Multilayered Piezoelectric Thin Film Element

Abstract

A piezoelectric thin film element having a first electrode, a second electrode and a piezoelectric thin film between the electrodes, wherein the thin film comprises a laminate having two or more piezoelectric thin film layers and wherein a first thin film layer is doped by one or more dopants and a second film layer is doped by one or more dopants and wherein at least one dopant of the second thin film layer is different from the dopant or dopants of the first thin film layer.

Claims

1. A piezoelectric thin film element having a first electrode, a second electrode and a piezoelectric thin film between the electrodes, wherein the thin film comprises a laminate having two or more piezoelectric thin film layers and wherein a first thin film layer is doped by one or more dopants and a second thin film layer is doped by one or more dopants and wherein at least one dopant of the second thin film layer is different from the dopant or dopants of the first thin film layer.
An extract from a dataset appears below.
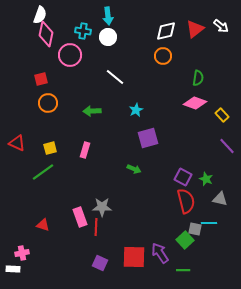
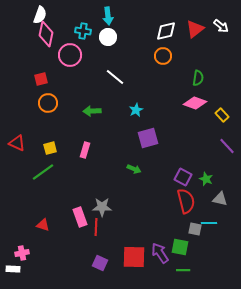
green square at (185, 240): moved 5 px left, 7 px down; rotated 36 degrees counterclockwise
2. A piezoelectric thin film element according to claim 1, in which the dopants are selected from the group of dopant types consisting of donor dopants, acceptor dopants and isovalent dopants.

3. A piezoelectric thin film element according to claim 1, in which the thin film layers comprise a crystal or crystallites based on metal oxides which have a perovskite crystal structure (ABO.sub.3).

4. A piezoelectric thin film element according to claim 3, in which the dopants occupy the same or different co-ordination sites (A-site or B-site) in the perovskite crystal structure.

5. A piezoelectric thin film element according to claim 1, in which the laminate further comprises one or more thin film layers which are undoped.

6. A piezoelectric thin film element according to claim 1, in which the laminate comprises one or more further thin film layers which are doped by one or more dopants which are the same as or different to the dopant or dopants of the first thin film layer and/or the dopants of the second thin film layer.

7. A piezoelectric thin film element according to claim 1, in which the first thin film layer is singly doped by a first dopant and the second thin film layer is singly doped by a second dopant.

8. A piezoelectric thin film element according to claim 7, in which the first dopant and the second dopant are of the same dopant type or of a different dopant type.

9. A piezoelectric thin film element according to claim 7, in which the laminate comprises one or more further thin film layers which are singly doped by dopants of the same or different dopant type.

10. A piezoelectric thin film element according to claim 7, in which the laminate comprises two or more thin film layers which are alternately doped by dopants of a first dopant type or by a dopant of a first dopant type and a dopant of a second dopant type.

11. A piezoelectric thin film element according to claim 10, in which any two adjacent thin film layers are alternately doped by a dopant of the first dopant type and a dopant of the second dopant type.

12. A piezoelectric thin film element according to claim 10, in which any one thin film layer which is doped is adjacent a thin film layer which is undoped or doped and any two sequential thin film layers which are doped, are alternately doped by a dopant of the first dopant type and a dopant of the second dopant type.

13. A piezoelectric thin film element according to claim 10, in which the laminate comprises a first series of adjacent thin film layers which are doped by a dopant of the first dopant type and a second series of adjacent thin film layers which are doped by a dopant of the second dopant type.

14. A piezoelectric thin film element according to claim 10, in which similarly doped thin film layers define a gradient in dopant concentration across thin film layers.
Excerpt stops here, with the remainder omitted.